┌──
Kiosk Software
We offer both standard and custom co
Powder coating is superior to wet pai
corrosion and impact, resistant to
└──
┌──
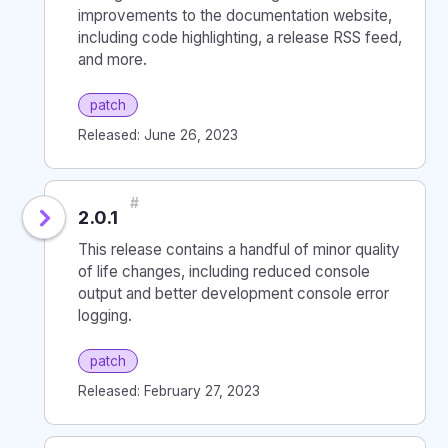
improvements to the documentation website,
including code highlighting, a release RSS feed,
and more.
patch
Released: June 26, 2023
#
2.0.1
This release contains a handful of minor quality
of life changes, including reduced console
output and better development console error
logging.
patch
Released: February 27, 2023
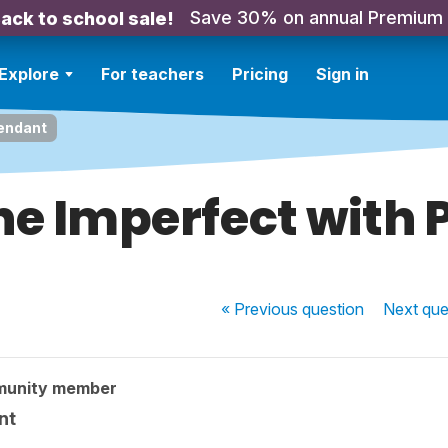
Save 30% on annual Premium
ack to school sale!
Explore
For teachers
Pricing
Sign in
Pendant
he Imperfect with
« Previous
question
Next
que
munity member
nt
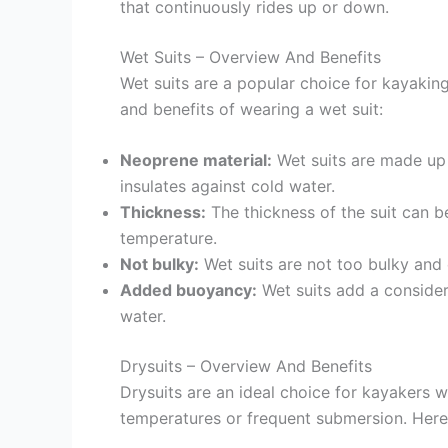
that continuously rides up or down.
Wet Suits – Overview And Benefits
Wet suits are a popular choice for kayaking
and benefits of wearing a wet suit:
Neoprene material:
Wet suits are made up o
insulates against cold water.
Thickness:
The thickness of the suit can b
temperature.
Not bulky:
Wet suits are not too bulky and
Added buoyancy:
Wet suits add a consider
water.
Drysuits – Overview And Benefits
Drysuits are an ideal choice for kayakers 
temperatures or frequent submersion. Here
└──
Required work
Take every line from the listing above that includes the word "console" and copy it.

Solution below
of life changes, including reduced console
output and better development console error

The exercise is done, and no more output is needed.